Hanging panics in integration tests

imsodin · December 16, 2018, 2:22pm

I wanted to add some “assert-style” panics to the code and run integration-tests in the hope of getting something tangible regarding https://github.com/syncthing/syncthing/issues/5340. The I came across this very weird issue:

diff --git a/lib/db/meta.go b/lib/db/meta.go
index dffc3f3ed..9ed9cfd52 100644
--- a/lib/db/meta.go
+++ b/lib/db/meta.go
@@ -8,6 +8,7 @@ package db
 
 import (
        "bytes"
+       "fmt"
        "math/bits"
        "time"
 
@@ -112,6 +113,8 @@ func (m *metadataTracker) addFile(dev protocol.DeviceID, f FileIntf) {
                return
        }
 
+       fmt.Println("panic outside lock")
+       panic("panic outside lock")
        m.mut.Lock()
        m.dirty = true

Build and run the SyncCluster test results in the expected two lines and the trace afterwards:

panic outside lock
panic: panic outside lock

Inserting the panic after the lock like this

diff --git a/lib/db/meta.go b/lib/db/meta.go
index dffc3f3ed..c14cf43df 100644
--- a/lib/db/meta.go
+++ b/lib/db/meta.go
@@ -8,6 +8,7 @@ package db
 
 import (
        "bytes"
+       "fmt"
        "math/bits"
        "time"
 
@@ -114,6 +115,8 @@ func (m *metadataTracker) addFile(dev protocol.DeviceID, f FileIntf) {
 
        m.mut.Lock()
        m.dirty = true
+       fmt.Println("panic inside lock")
+       panic("panic inside lock")
 
        if flags := f.FileLocalFlags(); flags == 0 {
                // Account regular files in the zero-flags bucket.

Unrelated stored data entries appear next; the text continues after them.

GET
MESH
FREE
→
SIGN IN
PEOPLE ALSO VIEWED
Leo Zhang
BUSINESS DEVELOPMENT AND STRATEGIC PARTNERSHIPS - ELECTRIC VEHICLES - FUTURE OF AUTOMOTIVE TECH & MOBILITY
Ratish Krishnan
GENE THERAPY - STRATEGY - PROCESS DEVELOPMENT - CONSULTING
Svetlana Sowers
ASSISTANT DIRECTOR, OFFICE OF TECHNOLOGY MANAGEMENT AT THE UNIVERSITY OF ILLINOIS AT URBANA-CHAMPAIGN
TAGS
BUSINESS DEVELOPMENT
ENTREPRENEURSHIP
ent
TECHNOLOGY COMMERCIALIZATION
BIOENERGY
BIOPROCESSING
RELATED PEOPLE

Results in the fmt line to be printed, but no panic - the process even seems to partially carry on before hanging:

panic inside lock
panic inside lock
[I6KAH] 15:19:35 INFO: Detected 3 NAT services

I can’t find anything helpful in the trace when the test finally times out: test.out (8.1 KB)

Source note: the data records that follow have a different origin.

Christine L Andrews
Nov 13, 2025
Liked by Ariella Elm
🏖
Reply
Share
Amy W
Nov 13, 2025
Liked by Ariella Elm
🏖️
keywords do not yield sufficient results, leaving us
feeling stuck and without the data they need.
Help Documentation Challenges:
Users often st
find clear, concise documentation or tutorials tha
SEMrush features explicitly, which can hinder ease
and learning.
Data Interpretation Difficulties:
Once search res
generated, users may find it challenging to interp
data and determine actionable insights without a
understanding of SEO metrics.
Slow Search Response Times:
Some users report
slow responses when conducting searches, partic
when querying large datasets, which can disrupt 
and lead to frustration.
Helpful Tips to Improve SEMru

Any ideas what the reason might be?

calmh · December 16, 2018, 4:36pm

Are we missing something with the suture-should-not-restart-panics in that code path?

If the code path is from the HTTP server it would swallow the panic (though also print it) and we’d hang on the lock next time through. addFile though shouldn’t get called that way, afaik.

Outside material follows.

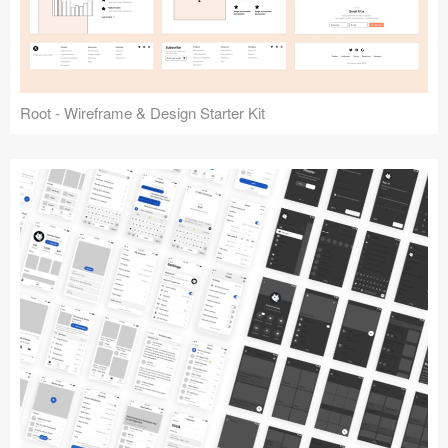
Root - Wireframe & Design Starter Kit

imsodin · December 16, 2018, 6:08pm

The panics works if it’s in the exact same function above the lock - so it can’t be a missed suture-passthrough-panic-thing.

calmh · December 16, 2018, 6:52pm

I admit I have no better idea…

imsodin · December 16, 2018, 9:00pm

Pity, I was hoping this was some not so obvious consequence of an obscure language spec that you knew and not a weird problem that should be impossible and might also be specific to my system/syncthing integration tests/moon phase/…

calmh · December 16, 2018, 9:47pm

Well, it’s not just you - I see the same thing. Panic before the lock panics as it should. Panic inside the lock is swallowed. By what, I don’t know, but it’s bad and it shouldn’t happen.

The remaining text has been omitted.